Soft, silky and confidential, her voice never rages like Piaf's nor goes Gitane-blue like Jacques Brel's, her patron. Her songs stroke the brow and disturb the unconscious. Like Mahler and Freud, she quotes a hint of nursery rhyme to evoke innocence and its corruption. Yet she is never harsh or cruel. Her greatest love — "ma plus belle histoire d'amour," she would assure adoring audiences — "c'est vous," her voice breaking on the last monosyllable. For Barbara, music was the element that bonds the lonely to the whole.
She never lacked for lovers and, on the whole, treated them well. The penniless Georges Moustaki was encouraged to write a song, "La Dame Brune", and perform it with her on tour. For Gérard Depardieu she wrote a stage play, Lily Passion, the one flop of her life. In Göttingen, she flirted with the sons of men who, 20 years earlier, would have killed her for duty's sake. "The children," she chanted, "are just the same; in Paris, as in Göttingen."
This was the only song of hers that got airplay abroad. She spoke no language but French and, when Mikhail Baryshnikov brought her to New York for him to dance to her songs, the audience was meagre and uncomprehending.
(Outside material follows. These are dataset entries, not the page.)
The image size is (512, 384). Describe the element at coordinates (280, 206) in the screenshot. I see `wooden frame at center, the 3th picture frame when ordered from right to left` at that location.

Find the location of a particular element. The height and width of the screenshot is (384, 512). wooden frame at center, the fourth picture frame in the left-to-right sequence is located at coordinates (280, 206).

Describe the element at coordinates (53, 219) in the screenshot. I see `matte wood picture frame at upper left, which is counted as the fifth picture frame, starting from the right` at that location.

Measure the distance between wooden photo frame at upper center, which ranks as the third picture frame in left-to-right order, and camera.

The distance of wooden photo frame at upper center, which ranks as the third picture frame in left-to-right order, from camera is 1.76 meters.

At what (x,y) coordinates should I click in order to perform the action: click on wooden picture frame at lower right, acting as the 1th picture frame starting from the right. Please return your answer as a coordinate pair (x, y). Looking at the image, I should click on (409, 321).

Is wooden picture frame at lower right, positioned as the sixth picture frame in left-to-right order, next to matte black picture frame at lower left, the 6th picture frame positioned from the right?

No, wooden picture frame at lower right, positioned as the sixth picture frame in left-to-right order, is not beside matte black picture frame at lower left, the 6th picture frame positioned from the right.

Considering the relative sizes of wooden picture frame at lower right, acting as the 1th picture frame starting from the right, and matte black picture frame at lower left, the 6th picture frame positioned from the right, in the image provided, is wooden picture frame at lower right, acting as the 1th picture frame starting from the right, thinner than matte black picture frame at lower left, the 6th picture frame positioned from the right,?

But in Paris, Barbara was — is — a legend. If she was sick, restaurateurs would send round her favourite dishes. President Mitterrand used to call of an evening and ask her over to see a movie in his private cinema at the Elysée (she never went alone). One of his ministers wrote her a lyric. Her website maintainer, whom I met in her cabaret den, turned out to be secretary-general of the prime minister's office — effectively cabinet secretary. When Aids ravaged her musician friends, she was the first to sing out loud about the plague and demand political action. In the dead of night, like Princess Diana, she would visit dying men in hospitals and prisons.